Nul besoin d’être pédiatre ou psychologue pour apporter de l’aide ou du réconfort à une maman en souffrance. Les professionnels n’ont pas non plus une vie parfaite et exempte de difficultés personnelles, pas plus que toi. Ta confiance en toi est défaillante ? Dis-toi que certaines sont tellement peu sûres d’elles-mêmes qu’elles hésitent longtemps – ou toujours – à franchir le cap de la maternité.
Il faut juste oser faire un petit pas au-delà de sa peur.
De la peur de gêner, de la peur d’être indiscrète, de la peur du regard des autres, de la peur de se faire rembarrer, de la peur de notre supposée incompétence… Cette peur nous musèle, elle bride notre authenticité et nous empêche d’offrir notre soutien à toutes celles qui en ont besoin. Échanger quelques mots, reconnaître une maman jour après jour et échanger un sourire avec elle, lui adresser la parole, rompre sa solitude, s’intéresser à ce petit copain de ton fils, celui qui est un peu bizarre et n’est jamais invité aux anniversaires.
Alors certes, tes quelques mots ne vont pas changer radicalement la vie de cette fabuleuse qui s’ignore.
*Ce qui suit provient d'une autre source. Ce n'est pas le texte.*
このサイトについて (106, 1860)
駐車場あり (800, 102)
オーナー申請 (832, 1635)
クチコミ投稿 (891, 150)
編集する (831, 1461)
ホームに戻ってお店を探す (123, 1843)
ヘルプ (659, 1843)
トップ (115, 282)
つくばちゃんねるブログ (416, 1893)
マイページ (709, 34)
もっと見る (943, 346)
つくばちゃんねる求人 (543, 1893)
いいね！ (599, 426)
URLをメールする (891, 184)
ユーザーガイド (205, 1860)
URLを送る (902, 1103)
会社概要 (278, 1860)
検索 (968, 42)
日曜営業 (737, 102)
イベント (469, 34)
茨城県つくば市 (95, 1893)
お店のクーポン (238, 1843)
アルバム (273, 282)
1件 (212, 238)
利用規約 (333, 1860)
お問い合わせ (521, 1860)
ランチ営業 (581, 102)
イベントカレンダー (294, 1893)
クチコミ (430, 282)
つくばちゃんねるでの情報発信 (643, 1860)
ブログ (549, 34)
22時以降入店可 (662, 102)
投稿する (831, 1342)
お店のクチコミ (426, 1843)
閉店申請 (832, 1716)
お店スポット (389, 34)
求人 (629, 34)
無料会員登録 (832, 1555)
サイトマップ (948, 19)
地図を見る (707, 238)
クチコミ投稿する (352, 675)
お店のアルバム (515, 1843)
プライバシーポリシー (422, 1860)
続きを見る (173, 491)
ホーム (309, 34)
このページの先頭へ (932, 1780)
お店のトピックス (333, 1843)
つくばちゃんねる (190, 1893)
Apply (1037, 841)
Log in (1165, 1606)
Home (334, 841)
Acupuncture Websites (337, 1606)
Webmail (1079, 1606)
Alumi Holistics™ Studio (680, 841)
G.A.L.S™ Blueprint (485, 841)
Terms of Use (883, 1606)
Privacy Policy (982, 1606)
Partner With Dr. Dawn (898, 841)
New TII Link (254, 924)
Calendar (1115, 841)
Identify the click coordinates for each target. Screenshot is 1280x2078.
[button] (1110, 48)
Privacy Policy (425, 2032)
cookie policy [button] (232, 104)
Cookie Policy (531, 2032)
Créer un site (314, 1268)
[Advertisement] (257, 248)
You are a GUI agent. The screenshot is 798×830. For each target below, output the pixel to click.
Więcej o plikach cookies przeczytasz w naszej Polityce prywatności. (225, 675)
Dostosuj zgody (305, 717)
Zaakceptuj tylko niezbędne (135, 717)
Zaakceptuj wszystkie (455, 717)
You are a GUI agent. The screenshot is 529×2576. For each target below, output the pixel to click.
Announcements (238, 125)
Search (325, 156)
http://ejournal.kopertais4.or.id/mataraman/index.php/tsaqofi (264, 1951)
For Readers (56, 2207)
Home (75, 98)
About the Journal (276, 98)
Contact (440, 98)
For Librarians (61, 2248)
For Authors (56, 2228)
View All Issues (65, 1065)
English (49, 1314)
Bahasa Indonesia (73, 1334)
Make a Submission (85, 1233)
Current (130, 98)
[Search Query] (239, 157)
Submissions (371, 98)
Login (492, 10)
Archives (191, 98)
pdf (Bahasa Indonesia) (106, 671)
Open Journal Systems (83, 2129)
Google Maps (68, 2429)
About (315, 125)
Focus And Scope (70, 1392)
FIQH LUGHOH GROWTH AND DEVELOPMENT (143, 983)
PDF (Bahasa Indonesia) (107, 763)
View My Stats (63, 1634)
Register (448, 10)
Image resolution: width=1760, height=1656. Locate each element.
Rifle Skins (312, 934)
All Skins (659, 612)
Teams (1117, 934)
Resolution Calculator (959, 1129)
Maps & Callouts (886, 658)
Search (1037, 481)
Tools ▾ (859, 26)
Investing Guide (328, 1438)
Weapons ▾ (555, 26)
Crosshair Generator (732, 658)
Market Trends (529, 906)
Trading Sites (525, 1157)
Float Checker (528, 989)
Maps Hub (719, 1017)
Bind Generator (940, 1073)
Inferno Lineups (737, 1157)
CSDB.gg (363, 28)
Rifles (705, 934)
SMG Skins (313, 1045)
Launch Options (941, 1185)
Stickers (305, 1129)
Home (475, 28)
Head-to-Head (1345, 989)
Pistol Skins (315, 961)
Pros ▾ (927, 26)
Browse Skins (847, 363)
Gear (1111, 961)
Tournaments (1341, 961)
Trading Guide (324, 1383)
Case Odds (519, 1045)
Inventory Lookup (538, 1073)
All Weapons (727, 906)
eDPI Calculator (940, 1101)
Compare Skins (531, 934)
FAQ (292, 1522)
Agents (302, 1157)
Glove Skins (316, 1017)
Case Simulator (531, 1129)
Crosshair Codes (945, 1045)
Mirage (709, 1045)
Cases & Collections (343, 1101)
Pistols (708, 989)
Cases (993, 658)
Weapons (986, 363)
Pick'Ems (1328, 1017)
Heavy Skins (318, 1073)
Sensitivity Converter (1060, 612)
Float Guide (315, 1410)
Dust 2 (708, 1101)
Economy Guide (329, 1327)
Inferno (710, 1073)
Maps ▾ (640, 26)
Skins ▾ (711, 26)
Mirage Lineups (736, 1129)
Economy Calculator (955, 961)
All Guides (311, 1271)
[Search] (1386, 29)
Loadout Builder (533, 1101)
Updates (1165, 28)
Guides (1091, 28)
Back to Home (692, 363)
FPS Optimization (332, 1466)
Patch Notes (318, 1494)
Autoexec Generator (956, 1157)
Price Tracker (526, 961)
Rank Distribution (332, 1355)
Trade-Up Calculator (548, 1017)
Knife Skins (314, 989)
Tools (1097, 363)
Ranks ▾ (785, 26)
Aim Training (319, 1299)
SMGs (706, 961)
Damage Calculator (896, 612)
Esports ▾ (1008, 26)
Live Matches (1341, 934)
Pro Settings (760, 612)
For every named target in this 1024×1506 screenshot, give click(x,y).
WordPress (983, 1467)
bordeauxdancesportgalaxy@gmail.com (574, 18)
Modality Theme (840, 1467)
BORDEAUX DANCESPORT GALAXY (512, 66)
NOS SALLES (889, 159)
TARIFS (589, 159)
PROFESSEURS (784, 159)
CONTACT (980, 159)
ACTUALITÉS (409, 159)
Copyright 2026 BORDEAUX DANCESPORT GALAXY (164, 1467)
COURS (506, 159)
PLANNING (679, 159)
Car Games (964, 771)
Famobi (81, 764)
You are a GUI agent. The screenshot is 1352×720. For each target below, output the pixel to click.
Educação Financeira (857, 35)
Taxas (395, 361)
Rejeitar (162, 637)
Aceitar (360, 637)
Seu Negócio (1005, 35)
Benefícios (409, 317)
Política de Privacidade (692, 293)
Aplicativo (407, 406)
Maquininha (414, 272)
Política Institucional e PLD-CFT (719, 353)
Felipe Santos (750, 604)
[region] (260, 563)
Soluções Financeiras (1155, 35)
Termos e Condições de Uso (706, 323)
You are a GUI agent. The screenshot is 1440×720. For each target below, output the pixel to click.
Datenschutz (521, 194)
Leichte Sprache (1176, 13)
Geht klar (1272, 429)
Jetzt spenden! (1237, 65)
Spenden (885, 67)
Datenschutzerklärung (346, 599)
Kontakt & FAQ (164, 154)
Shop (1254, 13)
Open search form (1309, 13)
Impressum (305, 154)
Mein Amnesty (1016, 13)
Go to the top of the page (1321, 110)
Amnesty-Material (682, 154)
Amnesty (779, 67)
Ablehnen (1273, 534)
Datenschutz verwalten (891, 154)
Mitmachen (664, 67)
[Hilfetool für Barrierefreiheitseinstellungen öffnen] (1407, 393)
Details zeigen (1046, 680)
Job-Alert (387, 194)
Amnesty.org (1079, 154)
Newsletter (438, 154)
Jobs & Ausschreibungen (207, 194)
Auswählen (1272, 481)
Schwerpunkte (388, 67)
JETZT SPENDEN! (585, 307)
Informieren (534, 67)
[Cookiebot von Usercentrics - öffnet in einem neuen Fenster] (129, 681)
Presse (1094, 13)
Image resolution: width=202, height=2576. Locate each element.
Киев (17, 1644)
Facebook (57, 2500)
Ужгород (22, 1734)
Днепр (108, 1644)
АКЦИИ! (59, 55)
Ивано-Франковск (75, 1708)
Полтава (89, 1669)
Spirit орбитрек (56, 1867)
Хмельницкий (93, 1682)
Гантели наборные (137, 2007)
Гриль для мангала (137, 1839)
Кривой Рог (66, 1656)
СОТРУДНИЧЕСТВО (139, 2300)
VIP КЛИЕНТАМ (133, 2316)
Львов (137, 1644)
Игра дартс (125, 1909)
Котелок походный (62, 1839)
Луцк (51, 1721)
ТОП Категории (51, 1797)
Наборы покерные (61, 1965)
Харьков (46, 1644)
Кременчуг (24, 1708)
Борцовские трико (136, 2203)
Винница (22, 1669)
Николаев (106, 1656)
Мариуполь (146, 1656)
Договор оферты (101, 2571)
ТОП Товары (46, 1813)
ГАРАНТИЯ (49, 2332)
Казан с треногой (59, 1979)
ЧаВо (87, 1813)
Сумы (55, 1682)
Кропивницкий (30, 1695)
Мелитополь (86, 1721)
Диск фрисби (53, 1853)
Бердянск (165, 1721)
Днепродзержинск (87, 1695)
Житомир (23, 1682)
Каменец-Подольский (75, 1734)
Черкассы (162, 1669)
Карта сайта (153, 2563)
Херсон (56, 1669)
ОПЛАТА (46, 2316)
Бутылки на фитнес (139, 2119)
Mais sans doute qu’ils vont lui apporter de la légèreté, une petite bulle d’optimisme qui rendra sa journée plus joyeuse ou la rendra plus patiente avec son enfant.
- Peut-être que cette petite discussion lui donnera l’impulsion nécessaire pour parler à quelqu’un de son mal-être ;
- Peut-être que tu lui redonneras confiance dans les autres,
- Peut-être que tu l’aideras à sortir de l’isolement ;
- Peut-être qu’en voyant ce que tu as vécu, et comment tu l’as surmonté, elle croira de nouveau que c’est possible.
Et peut-être que toi, la maman en jean et baskets qui n’a pas eu le temps de te maquiller – encore une fois – ce matin, d’apparence normale mais fabuleuse dans ton cœur, tu auras été le petit signe de la providence, placé là, à ce moment précis de sa vie, qui fera tout changer.